Start of Data listing

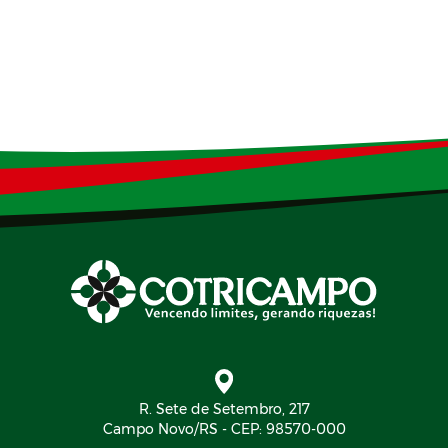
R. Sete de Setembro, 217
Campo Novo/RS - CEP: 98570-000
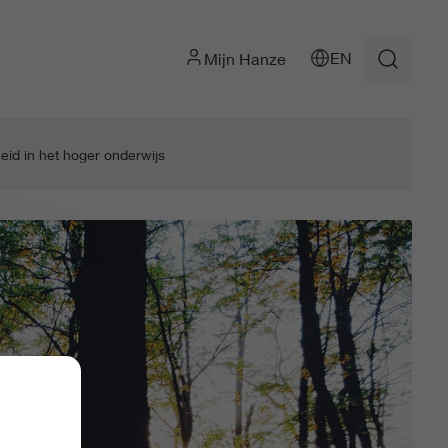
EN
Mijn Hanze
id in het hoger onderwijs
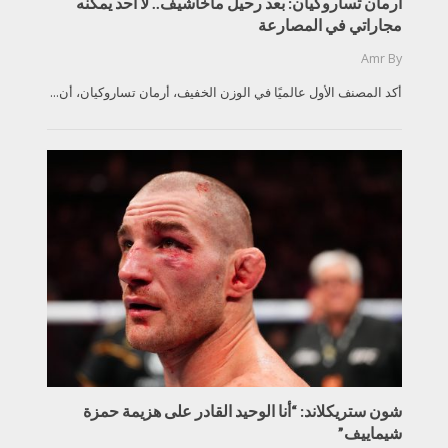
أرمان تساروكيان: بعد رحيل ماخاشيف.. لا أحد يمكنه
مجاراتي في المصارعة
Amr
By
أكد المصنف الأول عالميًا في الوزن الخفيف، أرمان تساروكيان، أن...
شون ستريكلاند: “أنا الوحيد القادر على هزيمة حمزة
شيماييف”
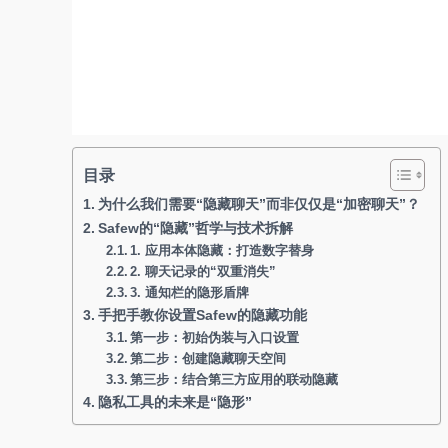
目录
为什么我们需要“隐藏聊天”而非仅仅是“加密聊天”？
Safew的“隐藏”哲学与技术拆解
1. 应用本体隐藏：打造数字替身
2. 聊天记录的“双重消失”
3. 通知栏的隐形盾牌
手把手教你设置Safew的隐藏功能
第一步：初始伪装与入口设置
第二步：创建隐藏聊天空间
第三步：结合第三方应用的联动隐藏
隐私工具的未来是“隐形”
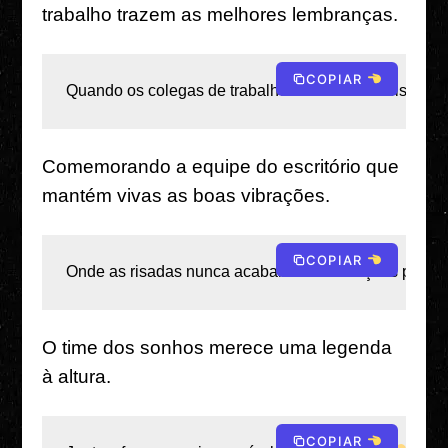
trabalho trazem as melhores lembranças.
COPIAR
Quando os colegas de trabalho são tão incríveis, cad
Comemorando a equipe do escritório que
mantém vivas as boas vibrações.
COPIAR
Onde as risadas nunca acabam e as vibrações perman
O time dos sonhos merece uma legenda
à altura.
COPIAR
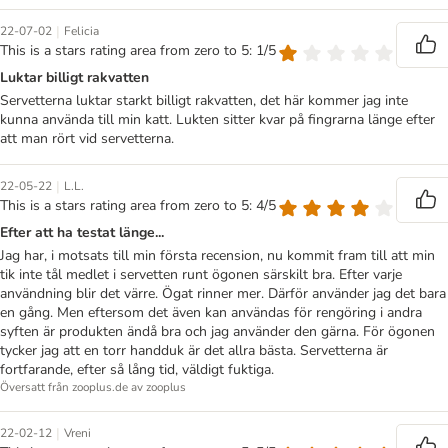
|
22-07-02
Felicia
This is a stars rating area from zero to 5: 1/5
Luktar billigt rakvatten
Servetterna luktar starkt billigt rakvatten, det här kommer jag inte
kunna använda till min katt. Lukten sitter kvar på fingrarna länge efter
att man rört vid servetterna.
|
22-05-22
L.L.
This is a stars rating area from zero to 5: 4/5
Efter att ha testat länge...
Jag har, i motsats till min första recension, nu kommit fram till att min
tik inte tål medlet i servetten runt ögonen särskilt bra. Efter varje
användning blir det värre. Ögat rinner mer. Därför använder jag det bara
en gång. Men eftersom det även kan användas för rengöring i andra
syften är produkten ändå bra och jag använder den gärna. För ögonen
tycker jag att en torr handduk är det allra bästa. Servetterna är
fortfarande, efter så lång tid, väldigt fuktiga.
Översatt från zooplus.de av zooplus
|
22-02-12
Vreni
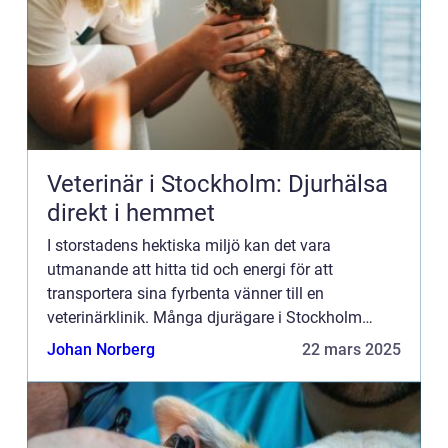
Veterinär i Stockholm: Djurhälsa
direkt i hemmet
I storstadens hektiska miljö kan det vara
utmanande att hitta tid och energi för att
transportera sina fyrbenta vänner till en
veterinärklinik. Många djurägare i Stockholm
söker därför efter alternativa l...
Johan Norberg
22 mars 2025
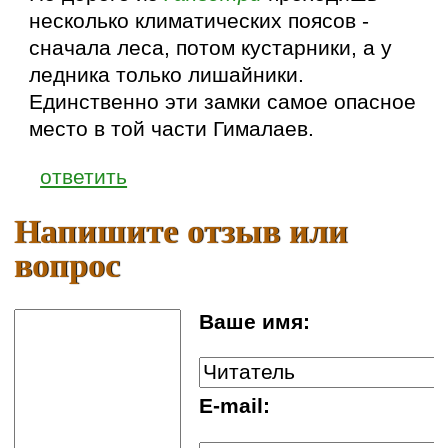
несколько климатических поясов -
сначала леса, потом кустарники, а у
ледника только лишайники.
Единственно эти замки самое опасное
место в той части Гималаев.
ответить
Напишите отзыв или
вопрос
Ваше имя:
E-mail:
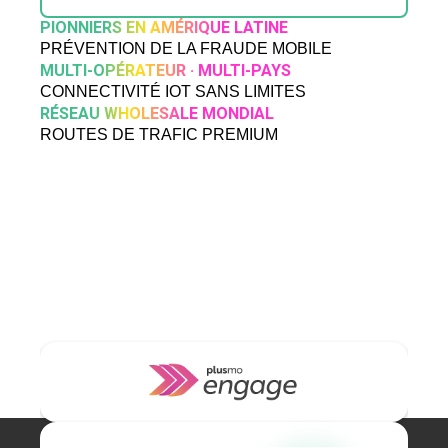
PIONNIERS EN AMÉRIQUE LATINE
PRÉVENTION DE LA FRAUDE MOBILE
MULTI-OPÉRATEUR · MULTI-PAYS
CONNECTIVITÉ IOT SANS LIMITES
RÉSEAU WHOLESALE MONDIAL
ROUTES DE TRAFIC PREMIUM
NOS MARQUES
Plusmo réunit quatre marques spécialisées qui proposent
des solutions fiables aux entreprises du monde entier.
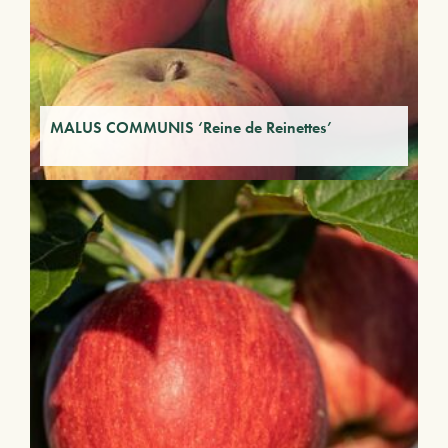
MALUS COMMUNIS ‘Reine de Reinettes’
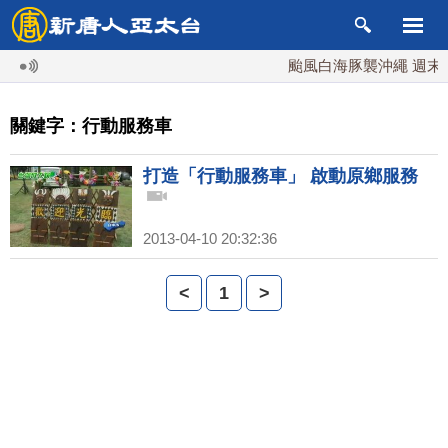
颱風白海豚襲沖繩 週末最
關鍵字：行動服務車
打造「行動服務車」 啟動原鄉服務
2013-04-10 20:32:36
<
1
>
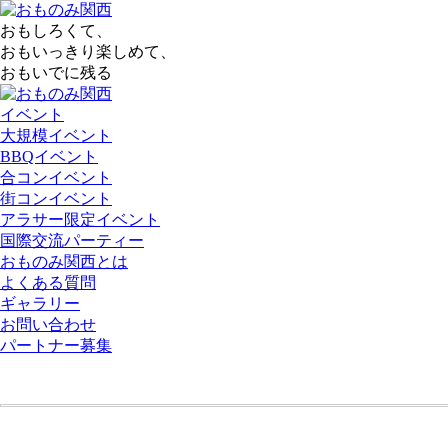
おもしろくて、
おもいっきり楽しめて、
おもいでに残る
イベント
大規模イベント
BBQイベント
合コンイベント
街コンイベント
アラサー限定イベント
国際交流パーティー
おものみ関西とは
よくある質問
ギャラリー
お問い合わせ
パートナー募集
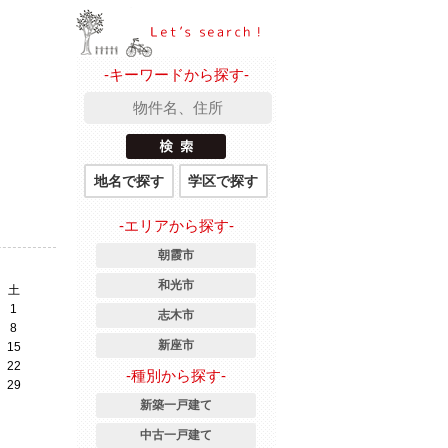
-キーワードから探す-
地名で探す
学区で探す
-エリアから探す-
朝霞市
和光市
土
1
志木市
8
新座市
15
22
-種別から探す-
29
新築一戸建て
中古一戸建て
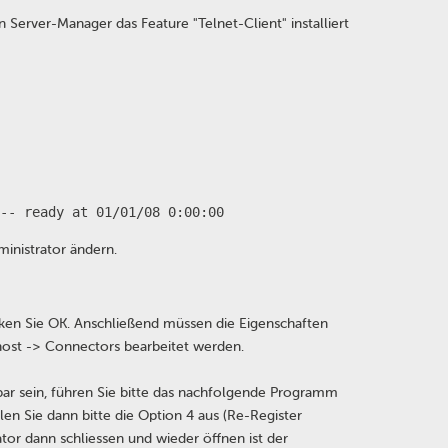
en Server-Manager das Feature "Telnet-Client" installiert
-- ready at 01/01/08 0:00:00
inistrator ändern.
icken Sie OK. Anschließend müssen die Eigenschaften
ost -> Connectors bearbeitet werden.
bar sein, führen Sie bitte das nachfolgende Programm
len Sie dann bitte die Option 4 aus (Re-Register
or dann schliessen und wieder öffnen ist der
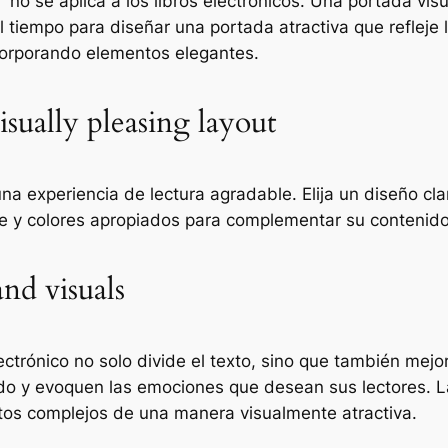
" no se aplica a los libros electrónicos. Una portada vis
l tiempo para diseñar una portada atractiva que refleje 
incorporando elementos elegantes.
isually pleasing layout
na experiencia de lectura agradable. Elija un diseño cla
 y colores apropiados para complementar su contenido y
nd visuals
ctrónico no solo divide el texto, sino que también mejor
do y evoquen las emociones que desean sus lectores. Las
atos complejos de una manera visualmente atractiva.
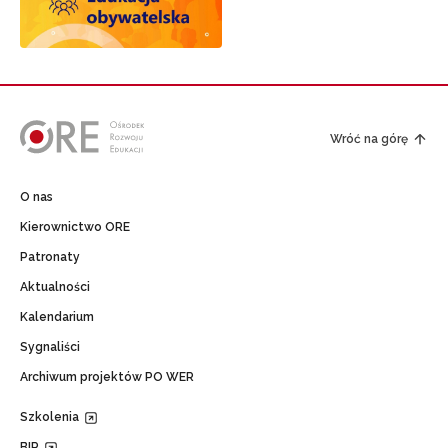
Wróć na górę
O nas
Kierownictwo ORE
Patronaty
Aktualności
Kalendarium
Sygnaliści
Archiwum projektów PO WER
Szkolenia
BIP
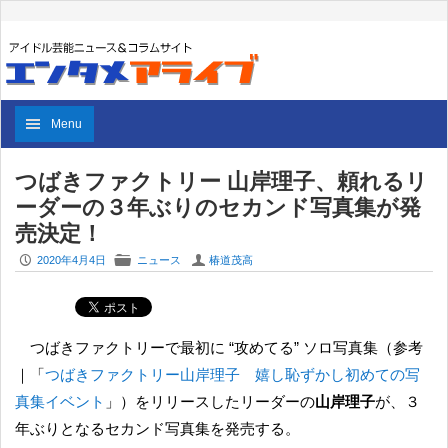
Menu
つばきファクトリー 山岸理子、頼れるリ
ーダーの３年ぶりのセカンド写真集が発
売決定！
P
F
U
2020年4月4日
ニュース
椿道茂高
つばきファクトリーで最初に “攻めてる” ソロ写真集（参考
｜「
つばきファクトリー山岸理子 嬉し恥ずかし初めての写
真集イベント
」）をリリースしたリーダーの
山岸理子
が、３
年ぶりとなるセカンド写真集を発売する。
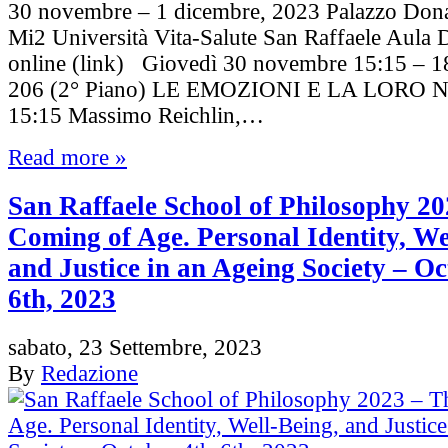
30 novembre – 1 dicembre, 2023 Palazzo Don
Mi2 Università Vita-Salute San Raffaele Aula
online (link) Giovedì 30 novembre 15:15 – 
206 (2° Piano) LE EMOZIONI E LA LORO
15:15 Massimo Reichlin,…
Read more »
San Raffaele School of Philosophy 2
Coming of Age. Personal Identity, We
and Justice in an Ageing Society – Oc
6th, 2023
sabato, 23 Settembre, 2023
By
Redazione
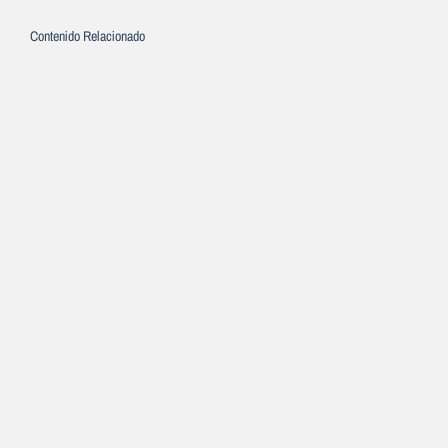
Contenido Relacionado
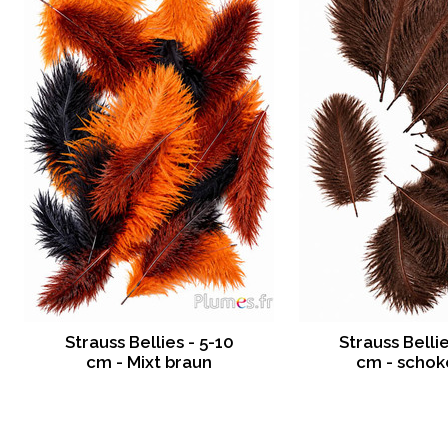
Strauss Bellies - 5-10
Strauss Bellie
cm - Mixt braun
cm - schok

End of Data listing

_Problem:_ Each line from the first line of the records through the line containing "användning blir det" must be reproduced exactly, with both ends included and all pictures omitted; nothing else belongs in the answer.

_Task solution:_
R. Sete de Setembro, 217
Campo Novo/RS - CEP: 98570-000
EN
Mijn Hanze
id in het hoger onderwijs
أرمان تساروكيان: بعد رحيل ماخاشيف.. لا أحد يمكنه
مجاراتي في المصارعة
Amr
By
أكد المصنف الأول عالميًا في الوزن الخفيف، أرمان تساروكيان، أن...
شون ستريكلاند: “أنا الوحيد القادر على هزيمة حمزة
شيماييف”
目录
为什么我们需要“隐藏聊天”而非仅仅是“加密聊天”？
Safew的“隐藏”哲学与技术拆解
1. 应用本体隐藏：打造数字替身
2. 聊天记录的“双重消失”
3. 通知栏的隐形盾牌
手把手教你设置Safew的隐藏功能
第一步：初始伪装与入口设置
第二步：创建隐藏聊天空间
第三步：结合第三方应用的联动隐藏
隐私工具的未来是“隐形”
trabalho trazem as melhores lembranças.
COPIAR
Quando os colegas de trabalho são tão incríveis, cad
Comemorando a equipe do escritório que
mantém vivas as boas vibrações.
COPIAR
Onde as risadas nunca acabam e as vibrações perman
O time dos sonhos merece uma legenda
à altura.
COPIAR
|
22-07-02
Felicia
This is a stars rating area from zero to 5: 1/5
Luktar billigt rakvatten
Servetterna luktar starkt billigt rakvatten, det här kommer jag inte
kunna använda till min katt. Lukten sitter kvar på fingrarna länge efter
att man rört vid servetterna.
|
22-05-22
L.L.
This is a stars rating area from zero to 5: 4/5
Efter att ha testat länge...
Jag har, i motsats till min första recension, nu kommit fram till att min
tik inte tål medlet i servetten runt ögonen särskilt bra. Efter varje
användning blir det värre. Ögat rinner mer. Därför använder jag det bara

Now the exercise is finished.